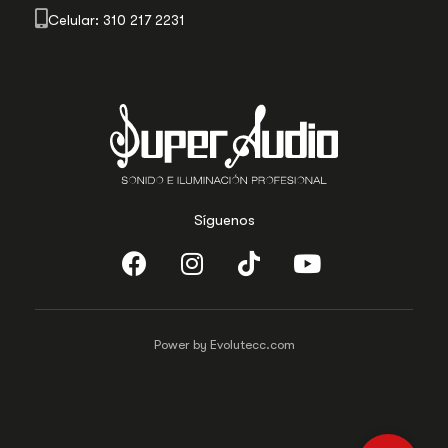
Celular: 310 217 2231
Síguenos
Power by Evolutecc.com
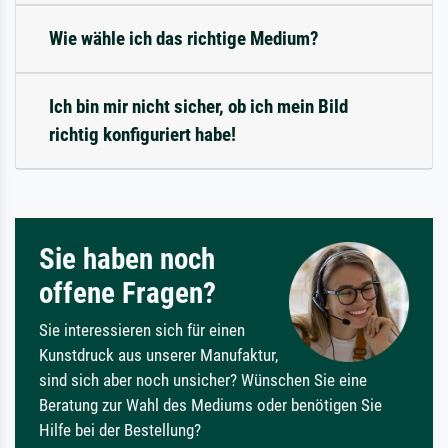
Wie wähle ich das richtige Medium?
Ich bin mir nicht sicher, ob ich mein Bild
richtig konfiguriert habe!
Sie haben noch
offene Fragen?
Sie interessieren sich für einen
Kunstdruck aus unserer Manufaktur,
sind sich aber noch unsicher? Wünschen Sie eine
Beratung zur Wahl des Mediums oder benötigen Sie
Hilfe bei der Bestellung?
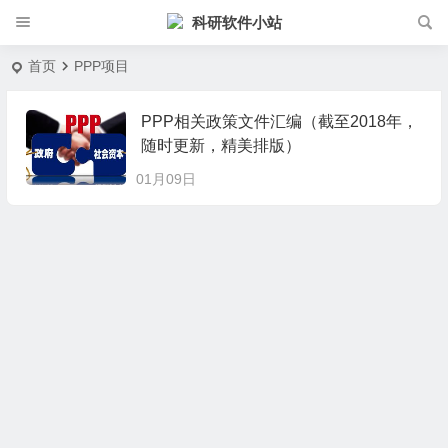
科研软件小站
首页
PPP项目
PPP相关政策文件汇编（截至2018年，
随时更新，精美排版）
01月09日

* * * * *

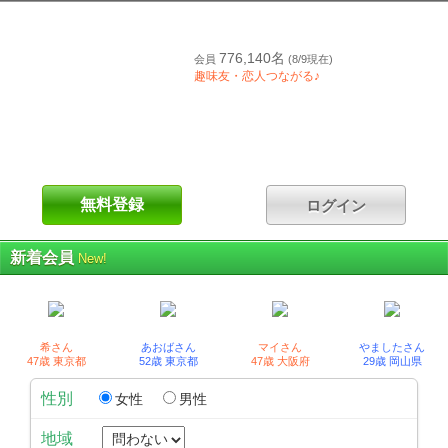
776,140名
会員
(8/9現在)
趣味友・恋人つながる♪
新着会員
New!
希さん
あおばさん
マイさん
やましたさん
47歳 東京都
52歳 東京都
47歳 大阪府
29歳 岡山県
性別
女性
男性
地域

* * * * *

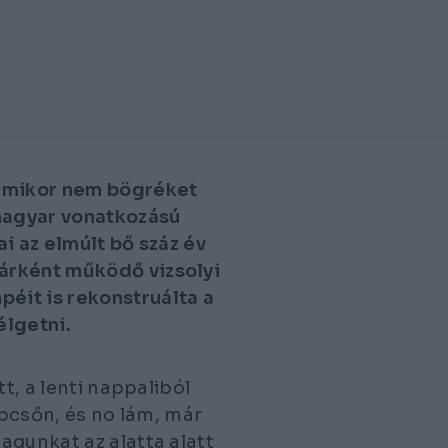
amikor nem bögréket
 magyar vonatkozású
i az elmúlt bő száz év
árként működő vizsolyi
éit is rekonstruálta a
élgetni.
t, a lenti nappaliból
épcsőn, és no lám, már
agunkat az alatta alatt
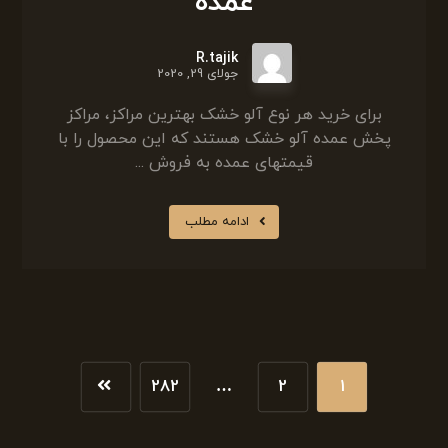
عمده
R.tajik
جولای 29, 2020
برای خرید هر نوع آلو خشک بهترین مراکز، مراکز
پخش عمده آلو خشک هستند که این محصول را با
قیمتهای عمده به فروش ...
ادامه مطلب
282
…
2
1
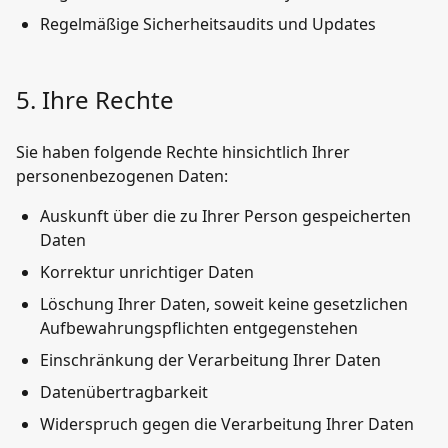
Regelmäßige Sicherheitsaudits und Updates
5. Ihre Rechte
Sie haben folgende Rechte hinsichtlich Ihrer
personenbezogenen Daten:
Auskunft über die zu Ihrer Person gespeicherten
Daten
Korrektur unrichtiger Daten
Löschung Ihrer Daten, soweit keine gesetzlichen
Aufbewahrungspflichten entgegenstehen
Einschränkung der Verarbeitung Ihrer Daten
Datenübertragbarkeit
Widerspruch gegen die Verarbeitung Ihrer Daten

* * * * *

Exercise details —
Could you return every line from the entries above in which the string "عمده" occurs?

Reply to the task —
عمده
پخش عمده آلو خشک هستند که این محصول را با
قیمتهای عمده به فروش ...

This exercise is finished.